Donovan McNabb entered this season with the lowest interception ratio in the history of the NFL, so it's tough for him to relate to what Jay Cutler called the toughest patch he's had to go through in his entire career.
"Uhh, no, not to the extent,'' McNabb said when asked if he'd ever had a Cutler-like streak of picks. "But I mean I've had games where you just don't play as well as you expected or what you prepared to. Every quarterback goes through it. The thing about it is that you just have to have confidence that you're going to pull yourself up, that things are going to turn for the better, but I think with the group of guys that he has around him, everybody is trying to elevate their game to take a little bit of pressure off him and give him an opportunity to get things going.''
McNabb has been his accurate self again this season. He's thrown four interceptions in 219 attempts as compared to Cutler's league-high 17 in 338 attempts. In the last three seasons, McNabb has 22 picks in 1,262 attempts.
"There's a lot of different things that go into it,'' McNabb said. "As far as Jay's play, he's an aggressive guy, he always has the confidence that he can get the ball into tight situations and giving guys opportunities to make plays. Sometimes that's costly for you, sometimes that's great for you. A lot of it could be decision making, some could be just poor judgment, and the list goes on, but I think overall you want your quarterback to be aggressive and play aggressive, to have the confidence that they can make every throw.''
McNabb said that quarterbacks have to be more cautious when they get to the red zone, knowing that a field goal will be a chip shot. But there is a fine line with remaining aggressive and needing to make a play to get in the end zone.

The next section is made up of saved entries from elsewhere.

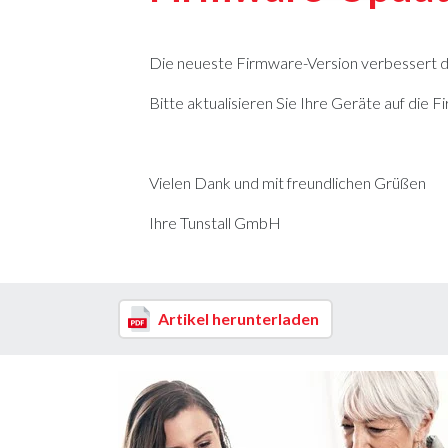
Die neueste Firmware-Version verbessert di
Bitte aktualisieren Sie Ihre Geräte auf die 
Vielen Dank und mit freundlichen Grüßen
Ihre Tunstall GmbH
Artikel herunterladen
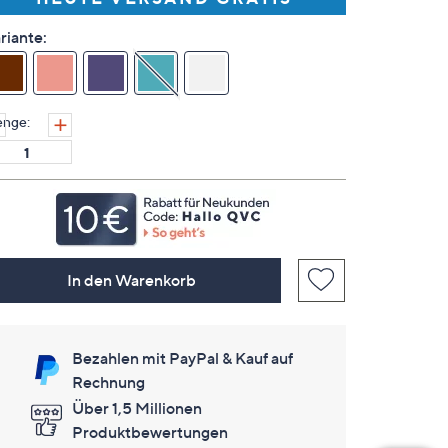
keine
Bewertungen
für
riante:
dieses
Produkt..
Link
auf
derselben
nge:
Seite.
In den Warenkorb
Bezahlen mit PayPal & Kauf auf
Rechnung
Über 1,5 Millionen
Produktbewertungen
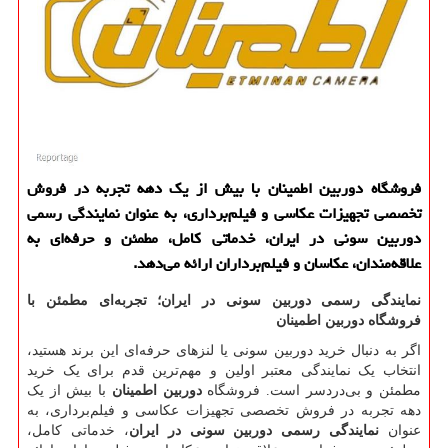
فروشگاه دوربین اطمینان با بیش از یک دهه تجربه در فروش
تخصصی تجهیزات عکاسی و فیلم‌برداری، به عنوان نمایندگی رسمی
دوربین سونی در ایران، خدماتی کامل، مطمئن و حرفه‌ای به
علاقه‌مندان، عکاسان و فیلم‌برداران ارائه می‌دهد.
نمایندگی رسمی دوربین سونی در ایران؛ تجربه‌ای مطمئن با
فروشگاه دوربین اطمینان
اگر به دنبال خرید دوربین سونی یا لنزهای حرفه‌ای این برند هستید،
انتخاب یک نمایندگی معتبر اولین و مهم‌ترین قدم برای یک خرید
مطمئن و بی‌دردسر است. فروشگاه
دوربین اطمینان
با بیش از یک
دهه تجربه در فروش تخصصی تجهیزات عکاسی و فیلم‌برداری، به
عنوان
نمایندگی رسمی دوربین سونی در ایران
، خدماتی کامل،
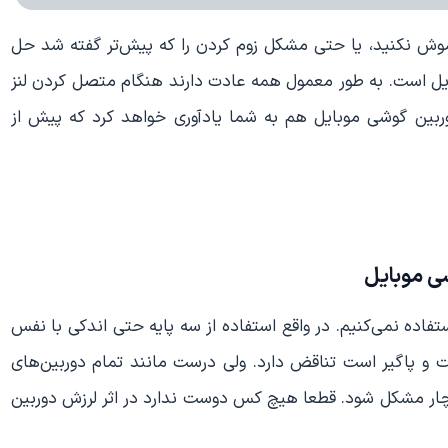
راموش نکنید، یا حتی مشکل زوم کردن را که پیش‌تر گفته شد حل
یل است. به طور معمول همه عادت دارند هنگام متصل کردن لنز
 دوربین گوشی موبایل هم به شما یادآوری خواهد کرد که پیش از
سی موبایل
فاده نمی‌کنیم. در واقع استفاده از سه پایه حتی اندکی با نفس
ت و پاگیر است تناقض دارد. ولی درست مانند تمام دوربین‌های
چار مشکل شود. قطعا هیچ کس دوست ندارد در اثر لرزش دوربین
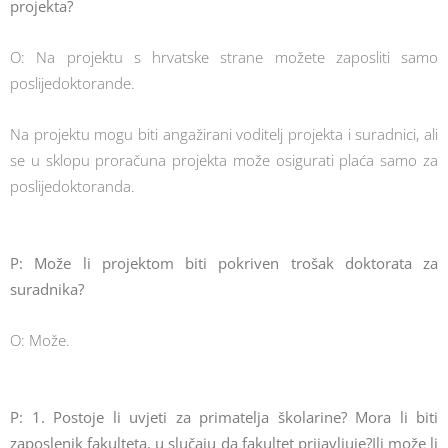
projekta?
O: Na projektu s hrvatske strane možete zaposliti samo
poslijedoktorande.
Na projektu mogu biti angažirani voditelj projekta i suradnici, ali
se u sklopu proračuna projekta može osigurati plaća samo za
poslijedoktoranda.
P: Može li projektom biti pokriven trošak doktorata za
suradnika?
O: Može.
P: 1. Postoje li uvjeti za primatelja školarine? Mora li biti
zaposlenik fakulteta, u slučaju da fakultet prijavljuje?Ili može li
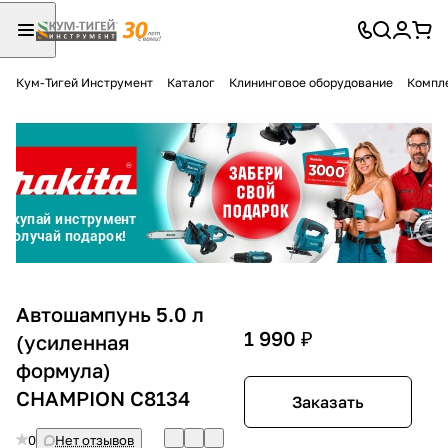
Кум-Тигей Инструмент
Каталог
Клининговое оборудование
Компл
Для клиентов всех банков
Разбейте
оплату
на части
без переплат
График платежей
Автошампунь 5.0 л
1 990 ₽
(усиленная
формула)
Сегодня
25
%
CHAMPION C8134
Заказать
0
Нет отзывов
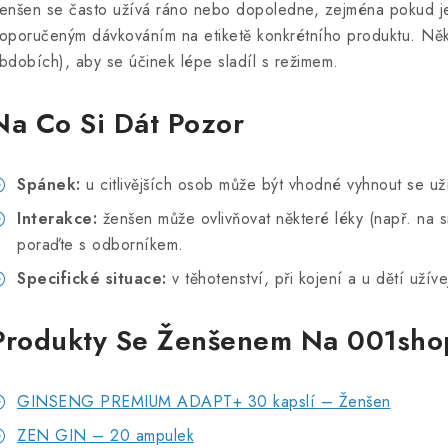
enšen se často užívá ráno nebo dopoledne, zejména pokud je
oporučeným dávkováním na etiketě konkrétního produktu. Někte
bdobích), aby se účinek lépe sladíl s režimem.
Na Co Si Dát Pozor
Spánek:
u citlivějších osob může být vhodné vyhnout se už
Interakce:
ženšen může ovlivňovat některé léky (např. na srá
poraďte s odborníkem.
Specifické situace:
v těhotenství, při kojení a u dětí užív
Produkty Se Ženšenem Na 001sho
GINSENG PREMIUM ADAPT+ 30 kapslí – Ženšen
ZEN GIN – 20 ampulek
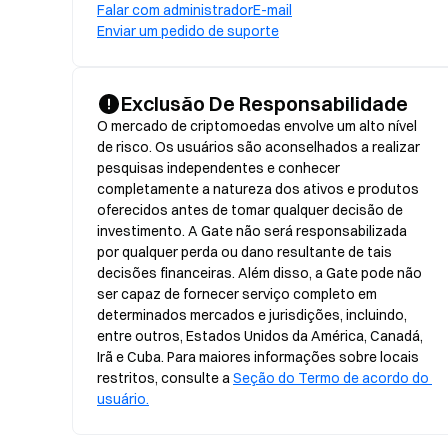
Falar com administrador
E-mail
Enviar um pedido de suporte
Exclusão De Responsabilidade
O mercado de criptomoedas envolve um alto nível 
de risco. Os usuários são aconselhados a realizar 
pesquisas independentes e conhecer 
completamente a natureza dos ativos e produtos 
oferecidos antes de tomar qualquer decisão de 
investimento. A Gate não será responsabilizada 
por qualquer perda ou dano resultante de tais 
decisões financeiras. Além disso, a Gate pode não 
ser capaz de fornecer serviço completo em 
determinados mercados e jurisdições, incluindo, 
entre outros, Estados Unidos da América, Canadá, 
Irã e Cuba. Para maiores informações sobre locais 
restritos, consulte a 
Seção do Termo de acordo do 
usuário.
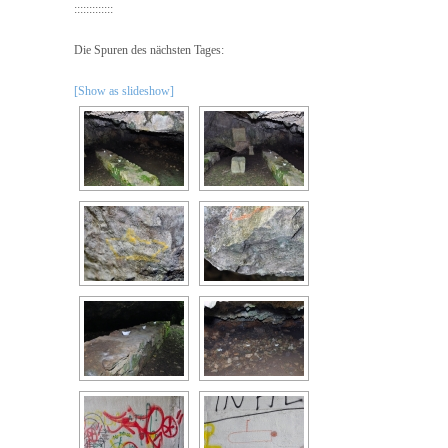
:::::::::::::
Die Spuren des nächsten Tages:
[Show as slideshow]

With the Bears pulling off the blockbuster trade for Cutler, now the McNabb-to-the-Bears stories can die, right?
"That'll never stop,'' McNabb said. "But Jay will be all right, he'll be fine, it's still a long season ahead of us and I look for good things happening in Philadelphia and I'm sure he's looking for the same thing in Chicago.''
McNabb was actually benched last season but no one expects Caleb Hanie to get the call to replace Cutler anytime soon, and Cutler said Wednesday he wouldn't have benched himself in San Francisco last week during his five-pick disaster.
"There's a lot of things that go into it,'' McNabb said. "Nobody wants to be benched. I'm sure you guys don't want to be pulled from writing your great articles, be on suspension for a week or two then you'll probably be outside kicking old papers and sitting on the bench drinking coffee and feeling like nobody loves you.''
The man who benched McNabb, coach Andy Reid, wasn't going to address the matter when asked what goes into the decision to sit your starting quarterback.
"Listen, I'm not going to go there,'' Reid said. "I know kind of the direction you are going here and I am not going to get into all of that. Go to the next question."